The Beatles as Musicians: The Quarry Men Through Rubber Soul Walter Everett Oxford UP, New York, 2001 452 pp.

Literature on the Beatles largely (but not exclusively) falls into three principal categories. There are chronologies of the group that set out to relate, in straightforward and uncontentious style, the significant events of the Beatles' story. There are musical commentaries, in which attempts are made to investigate the circumstances and characteristics of the group's songs. And there are critical analyses that seek to locate the Beatles, and the debates they provoked, within a wider industrial and commercial context.

Walter Everett seeks to combine strands of all three approaches in this, the first in his two-volume study of the group's musical output. (Somewhat confusingly, the second volume, The Beatles As Musicians: Revolver Through the Anthology was published first.) The rigor with which he accomplishes his task is reflected in the 100+ pages of appendices, notes, and references at the end of the book; it is a hugely detailed and meticulously researched project, whose complexity of inquiry may, ironically, be one of its drawbacks. The author readily admits that "two years' study of college-level music theory would be essential to following much of this book's theoretical discussion" (vii), and is well aware of the incongruity that lies in the application of such theory to the work of composers who themselves never relied on musical notation.

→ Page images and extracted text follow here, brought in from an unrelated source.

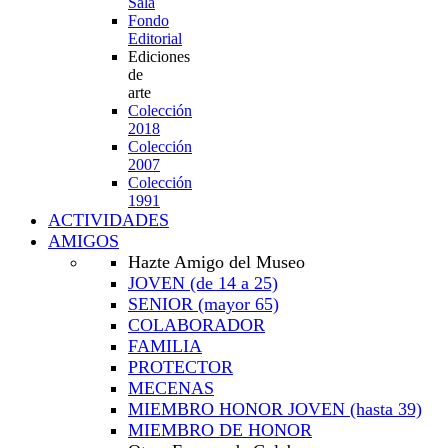
Sala
Fondo
Editorial
Ediciones
de
arte
Colección
2018
Colección
2007
Colección
1991
ACTIVIDADES
AMIGOS
Hazte Amigo del Museo
JOVEN
(de 14 a 25)
SENIOR
(mayor 65)
COLABORADOR
FAMILIA
PROTECTOR
MECENAS
MIEMBRO HONOR JOVEN
(hasta 39)
MIEMBRO DE HONOR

But, while he recognizes that many readers might be dissuaded from an exhaustive song-by-song, instrument-by-instrument analysis, which seems unnecessarily cerebral and 'abstract', he argues that such an account is not only desirable, but essential, if the remarkable evolution of the group's music--through its composing strategies, performance practices, and recording procedures--is to be fully appreciated. Just as the music of Mozart, Beethoven, and Joachim was constrained and shaped by the technological and musical opportunities of their times, so too the music of the Beatles needs to be located within its contemporaneous boundaries.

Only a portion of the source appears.